Erste Lockerungsschritte im Justizvollzug

  11.03.2021 Aktuell, Hindelbank, Foto, Region, Gesellschaft

Vorletzte Woche erhielt die Redaktion der Zeitung «D’REGION» einen überraschenden Anruf. Eine Insassin der Justizvollzugsanstalt Hindelbank meldete sich am Telefon und beklagte sich über die Zustände im Schweizer Justizvollzugssystem während der Coronapandemie. Noch im Januar 2021 berichtete «D’REGION», wie das Leben in der JVA Hindelbank – der einzigen Strafanstalt für Frauen in der Schweiz – abläuft. Für die Anruferin wurde dabei vieles «schöngeredet». Während sich die Schweizerinnen und Schweizer auf die Lockerungsschritte freuen, sind hinter Gittern weiterhin strikte Schutzmassnahmen angeordnet, soll heissen Quarantäne, Ausgangs-, Urlaubs- und Besuchsverbot. Letzteres ist besonders für Frauen mit jungen Kindern enorm belastend. Nur einige Stunden nach dem Telefonat teilte der Regierungsrat öffentlich mit, dass die Massnahmen im Justizvollzug weiter in Kraft bleiben.

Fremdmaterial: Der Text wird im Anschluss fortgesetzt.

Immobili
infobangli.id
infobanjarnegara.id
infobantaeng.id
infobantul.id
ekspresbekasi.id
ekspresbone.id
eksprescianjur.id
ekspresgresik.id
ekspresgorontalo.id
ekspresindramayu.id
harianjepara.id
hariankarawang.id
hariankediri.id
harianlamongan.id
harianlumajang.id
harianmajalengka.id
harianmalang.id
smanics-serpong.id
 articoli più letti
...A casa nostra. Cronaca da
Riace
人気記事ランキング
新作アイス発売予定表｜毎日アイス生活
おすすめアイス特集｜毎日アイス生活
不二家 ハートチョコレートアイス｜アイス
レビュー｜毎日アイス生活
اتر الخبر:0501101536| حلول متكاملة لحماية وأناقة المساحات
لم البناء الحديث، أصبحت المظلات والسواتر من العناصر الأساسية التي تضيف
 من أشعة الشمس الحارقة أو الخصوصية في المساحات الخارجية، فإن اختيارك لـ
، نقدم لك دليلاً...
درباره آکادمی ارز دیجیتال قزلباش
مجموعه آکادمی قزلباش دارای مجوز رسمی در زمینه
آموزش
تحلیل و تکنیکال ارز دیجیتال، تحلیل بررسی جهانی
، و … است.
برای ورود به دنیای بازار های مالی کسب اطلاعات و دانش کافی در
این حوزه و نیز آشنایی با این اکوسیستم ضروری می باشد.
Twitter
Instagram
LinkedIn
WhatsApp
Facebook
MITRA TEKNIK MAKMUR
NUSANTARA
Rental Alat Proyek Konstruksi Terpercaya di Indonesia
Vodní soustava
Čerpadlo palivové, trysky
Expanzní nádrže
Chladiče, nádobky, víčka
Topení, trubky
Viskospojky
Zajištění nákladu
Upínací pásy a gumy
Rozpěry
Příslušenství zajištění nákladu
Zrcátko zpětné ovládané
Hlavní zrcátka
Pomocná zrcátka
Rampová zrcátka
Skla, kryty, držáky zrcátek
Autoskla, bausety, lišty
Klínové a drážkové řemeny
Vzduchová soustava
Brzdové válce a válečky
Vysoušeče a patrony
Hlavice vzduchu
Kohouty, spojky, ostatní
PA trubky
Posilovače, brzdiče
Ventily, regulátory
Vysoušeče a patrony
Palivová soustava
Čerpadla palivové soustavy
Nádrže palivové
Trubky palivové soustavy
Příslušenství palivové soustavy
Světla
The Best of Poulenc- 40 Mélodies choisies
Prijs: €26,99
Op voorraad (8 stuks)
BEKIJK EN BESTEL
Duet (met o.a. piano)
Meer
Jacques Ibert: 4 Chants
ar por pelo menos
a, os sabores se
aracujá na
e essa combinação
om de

Auf der Suche nach Antworten kontaktierte «D’REGION» daraufhin die Sicherheitsdirektion des Kantons Bern, welche im Verlauf der letzten Woche auch Antworten lieferte. Man sei sich der zusätzlichen psychischen Belastung der Insassinnen und Insassen «stark bewusst», teilte das Amt für Justizvollzug mit. «Es wird alles unternommen, um Kontakte zu ermöglichen, etwa mit zusätzlichem Telefonguthaben oder Videotelefonie. Amtliche Besuche und unaufschiebbare Sachurlaube waren aber immer möglich.» Die Behörden wissen auch, dass der Abstand von den eigenen Kindern für «die inhaftierten Mütter das schmerzvollste am Besuchsverbot» ist. In ganz speziellen Fällen wurden aber auch eingeschränkte Ausnahmen gemacht. Eine Frau, die aufgrund ihrer bevorstehenden Entlassung die Schweiz verlassen muss, konnte sich noch von ihrem in der Schweiz verbleibenden Sohn verabschieden. «Die Mehrheit der eingewiesenen Personen zeigt grosses Verständnis für die Massnahmen und trägt diese solidarisch mit», kommunizierte das Amt für Justizvollzug. «Je länger solche Massnahmen andauern, desto mehr ist allerdings auch Druck seitens der Eingewiesenen zu spüren. Es macht sich, wie in der restlichen Bevölkerung auch, eine gewisse Müdigkeit bezüglich der Massnahmen bemerkbar.»
Am vergangenen Donnerstag, 4. März 2021, wurden auch tatsächlich erste Lockerungsschritte im Justizvollzugssystem bekannt gegeben. Per 11. März 2021 werden unter strikter Einhaltung der Schutzmassnahmen wieder Besuche möglich sein. Direktkontakte sind weiterhin nicht möglich, die Besuche müssen über Trennwände stattfinden. Ein bitterer Nachgeschmack bleibt aber für die Insassinnen und Insassen: Das Ausgangs- und Urlaubsverbot besteht weiterhin. Das Amt für Justizvollzug wird aber auch hierfür in einem nächs­ten Schritt eine Lockerung beim Regierungsrat beantragen.